Montgomery County Executive Charles W. Gilchrist yesterday fired controversial liquor consultant Leonard I. Colodny less than two days after rejecting Colodny's offer to resign.
In a letter to Colodny, Gilchrist wrote that he was terminating Colodny's four-month contract because "based on your expressed desire to be released from the contract, I have determined that it is not in the best interest of the county to continue . . ."
Colodny had asked Gilchrist to release him from his contract because the county executive's top aides allegedly had asked him to revise sales figures to Schenley Industries Inc., a New York-based liquor company with ties to the Gilchrist administration, would not appear to receive as much business as it does from the county.
Gilchrist has denied that his aides attempted to influence Colodny.
On Wednesday night, Gilchrist sent a letter to Colodny saying it would be "appropriate" for him to continue his investigation of the county's Department of Liquor Control.
Gilchrist explained his change of heart by saying that Colodny never went to him directly to ask to be released from his contract. The executive said he read about it in the newspaper yesterday.
"Colodny just said that he didn't know if he could continue, based on what was going on," Gilchrist said through his spokesman, Charles Maier.
Colodny, a former Prince George's County liquor wholesaler, was hired as a consultant in May after reporters began making inquiries about the close connection between present and former employes of the Department of Liquor Control and liquor distillers, particularly Schenley.

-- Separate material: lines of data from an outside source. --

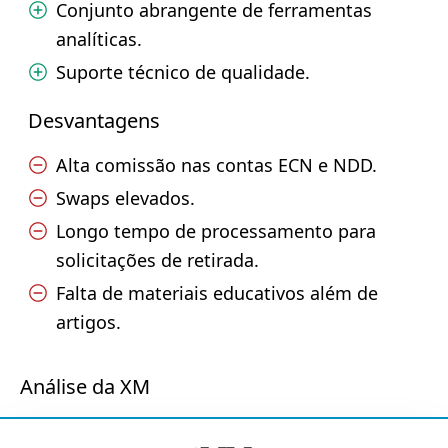
Conjunto abrangente de ferramentas
analíticas.
Suporte técnico de qualidade.
Desvantagens
Alta comissão nas contas ECN e NDD.
Swaps elevados.
Longo tempo de processamento para
solicitações de retirada.
Falta de materiais educativos além de
artigos.
Análise da XM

The department administers the only county monopoly on wholesale and retail sales of liquor, wine and beer in the nation.
On Monday, Colodny said he received a phone call from Lou Roberts, who is Montgomery County's acting chief administrative officer while Robert Wilson is on vacation. The two discussed the contract, and Colodny says he asked Roberts:
"Will you please check with Mr. Gilchrist about the possibility of mutual termination of the contract?"
Colodny says that Gilchrist phoned several hours later, and that the two spoke about Colodny's plan to release his findings to the press. At the end of the conversation, Colodny says he told Gilchrist that because of the alleged interference in the study by the executive's top aides, Gilchrist should "seriously consider a mutual termination of my contract." Colodny says Gilchrist responded, "Uh-huh."
In his letter on Wednesday, Gilchrist wrote that he wanted Colodny to continue his study because he had not provided all the required data.
Yesterday, after Gilchrist fired Colodny, Maier said Gilchrist probably will hire "some big sophisticated consulting firm" to investigate problems in the Department of Liquor Control. Maier denied that Gilchrist fired Colodny because Colodny had found questionable practices by the Schenley Liquor Co. and the department.